The trials and tribulations of living with roommates are universal. For most, freshman year of college means getting immersed in a new environment while living in a tiny dorm with someone new. Whether the roommate is a complete stranger or a best friend, butting heads with them is inevitable.
In the 2015-16 school year, a study by the research firm Skyfactor composed of 20,000 students showed that one in 10 students requested a roommate change that year.
Some Georgia State students are well-versed in the woes of random roommates. Run-ins include, but are not limited to, a roommate who didn’t wash his sheets all year, a kleptomaniac and a fistfight.
Junior Alora Fowler had a rocky relationship with her first roommate, with “so many terrible instances, I don’t even know where to start.”
When they first met, Fowler saw her roommate as free-spirited and uncaring of others’ opinions. She quickly realized this was a lack of boundaries in disguise.

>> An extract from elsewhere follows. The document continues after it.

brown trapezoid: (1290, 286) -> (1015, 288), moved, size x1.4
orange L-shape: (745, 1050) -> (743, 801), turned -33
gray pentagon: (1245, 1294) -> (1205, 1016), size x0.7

The first time the pair met, just before the beginning of their freshman year, Fowler visited her future roommate’s house. Fowler describes this as “one of the strangest days of my entire life.”
Fowler said the house was so dirty that “you couldn’t even see the floor.” Still, Fowler was hopeful her habits might be “circumstantial” and didn’t want to be judgmental.

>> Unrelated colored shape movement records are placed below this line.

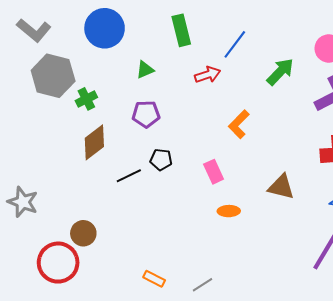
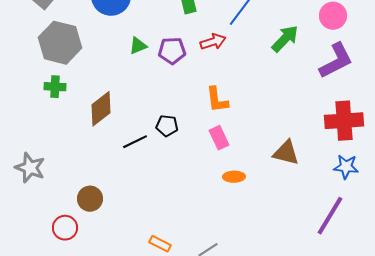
green triangle: (145, 70) -> (138, 46), moved
green cross: (86, 99) -> (55, 87), moved, turned 30
purple pentagon: (146, 114) -> (172, 51), moved
orange L-shape: (239, 124) -> (217, 100), moved, turned -52
red circle: (58, 263) -> (65, 228), size x0.6

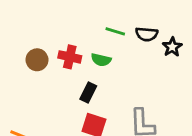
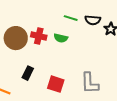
brown circle: (37, 60) -> (16, 38), size x1.5
black rectangle: (88, 93) -> (28, 73), moved

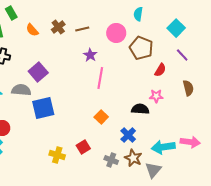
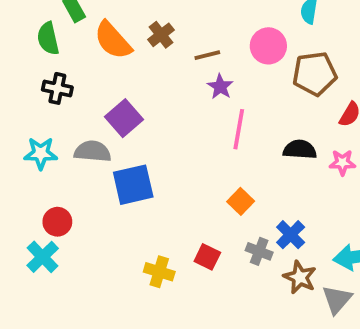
brown line: (82, 29) -> (207, 55), moved
orange semicircle: (32, 30) -> (113, 40), size x1.6
brown pentagon: (141, 48) -> (315, 74), turned -30
black semicircle: (140, 109) -> (300, 150), moved
red square: (83, 147) -> (207, 257), turned -32
gray cross: (111, 160) -> (259, 251), moved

Fowler added that in the driveway, there was a wooden pallet and a pillow. She later met the owner, a shirtless man making ramen, who was introduced as “Sky the Driveway Guy.”
After moving in together, Fowler’s roommate and friends would regularly leave trash throughout their room, including Fowler’s bed. Another time, she saw her roommate and friends filling condoms with water and drinking from them.
Her roommate was also keen on stealing decorations from the dining hall, one time leaving a scary babydoll under Fowler’s covers.
Sophomore Damilola is currently in the throes of her roommate nightmare. She is living with a friend from middle school and someone new.
Over time, Damilola’s living situation has become uncomfortable, and the group met with their Resident Advisor, who said she could “cut the tension with a knife.”
“I don’t feel comfortable in my own room,” Damilola said. “It’s your space, full of your stuff and things that you need in order to get through life. The fact that I am not comfortable in that space is horrible.”
The tension came to a peak when Damilola came home to discover her roommate’s mom had thrown out some of her personal belongings, like her shower curtain and bathmat.
Like Fowler and Damilola, junior Cade Rushing also had issues with his freshman roommate’s lack of respect. One month into their first semester, Rushing received a text from his roommate asking for the room because he had a female guest. This message rubbed Rushing the wrong way.
“I’m [thinking], ‘I’m not going to be a guest in my own home,’” Rushing said. “I came back, and they somehow trashed the whole room, even my posters were knocked down. The worst part was … this girl’s hair was all over the wall of the shower.”
That night, Rushing had “never felt that much anger before, just seeing how disgusting the place was.”
That night the tension continued to escalate. When hanging out with his friends and other roommates, Rushing’s other suitemate was incessantly messing with him to impress a girl. Fed up, Rushing got into his first fight, just a month into college.
He later left the room and called his mom to apologize, he added with a laugh.
While not outwardly aggressive since the night of their fight, the two began what Rushing described as a “cold war.” His suitemate set up his desk in front of an air vent, then continued to complain about being cold. This may not have seemed like a red flag, except the suitemate had the heat bumped to “about 80 degrees” in May.
Another one of Rushing’s pet peeves was his suitemate’s sanitary habits.
“He would blow his nose into the sink like, hourly,” Rushing added. “This wasn’t just during the cold season, and he would just turn on the water and start blowing snot into the sink.”
Across the board, though, these Panthers recommend trusting one’s instinct.
“If you have a bad first impression of somebody, you should probably trust your gut,” Fowler advised.